The story of a customer who was denied warranty repair of his foldable has made noise: what happened and why it's not good news
Samsung would have found a clever (but also attackable) method to avoid warranty repair claims on which the company has no responsibility.
In short, Seoul would like to cut all those costs incurred so far related to non-legitimate requests from customers, but what's causing discussion on the web is the way found to do it.
In Korea, right there where Samsung has its roots, has received a major media echo the case of a customer who saw the display of his brand new foldable smartphone suddenly stop working. Nothing surprising: it shouldn't, but it can happen. The real annoyance the consumer felt when the company's assistance wanted to deny him free warranty service because of the falls suffered by the smartphone, whose connection with the "death" of the display may be there but is still to be proved. The customer got off lightly, but the fact opens up uncomfortable prospects for other Samsung customers.

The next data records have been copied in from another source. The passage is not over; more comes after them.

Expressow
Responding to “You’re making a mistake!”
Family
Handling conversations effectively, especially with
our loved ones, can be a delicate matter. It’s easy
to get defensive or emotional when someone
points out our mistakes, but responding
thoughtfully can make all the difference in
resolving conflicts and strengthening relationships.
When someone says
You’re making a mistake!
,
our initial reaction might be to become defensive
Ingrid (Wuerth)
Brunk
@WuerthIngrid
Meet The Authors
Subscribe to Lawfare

The "sentinel" sensors of Z Flip3
For companies, the game of profits is also and above all played on costs. Reducing them as much as possible is the imperative, even if it means displeasing some customers, as the Korean media reported. In the place where Samsung's headquarters are located, the case of a customer whose display of his new Galaxy Z Flip3 stopped working made the headlines.
When he went to the service center to request warranty work, the unsuspecting customer discovered that the company now saves the stresses recorded by the accelerometers in the smartphone's memory, so that he can check at the right time (as in the case of warranty work) if the smartphone has previously fallen and how many times it has done so.

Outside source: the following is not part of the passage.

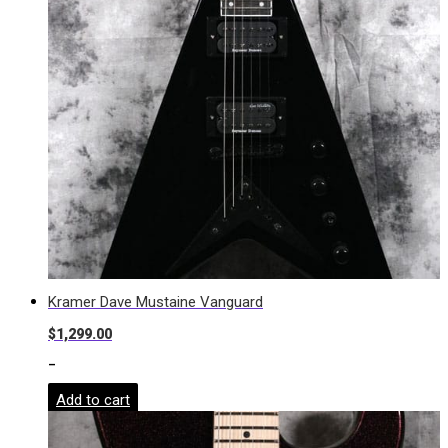
Kramer Dave Mustaine Vanguard
$
1,299.00
-
Add to cart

The Korean customer's Galaxy Z Flip3 had tasted the floor three times before the display abandoned it, so Samsung's technicians objected to the free repair, pointing to the company's new regulations.
The case, however, was resolved in a positive way because the smartphone was in the first 14 days of life in which the right of withdrawal applies, so it still received the free repair, but this could represent a heavy precedent towards those who own a Galaxy Z Flip3 but also a Z Fold3, for which Samsung probably arranged the same kind of solution.
The possible implications for the future
Or at least that's what the Korean media is claiming almost in chorus, and now the fear could extend to all of Samsung's other smartphones as well. All have one or more accelerometers, so if Samsung after this "experiment" on the two new foldable decides to do the same on all other Galaxy smartphones, then in the future a fall could be enough to be denied a warranty repair.
It is clear that if the intervention is required for a product with a spider web fracture on the display, it is understandable that Samsung wants to somehow check if the cracks have formed due to a manufacturing defect or due to careless use by the customer. But the hope is that it doesn't become an excuse to deny expensive repairs for which the customer bears no responsibility.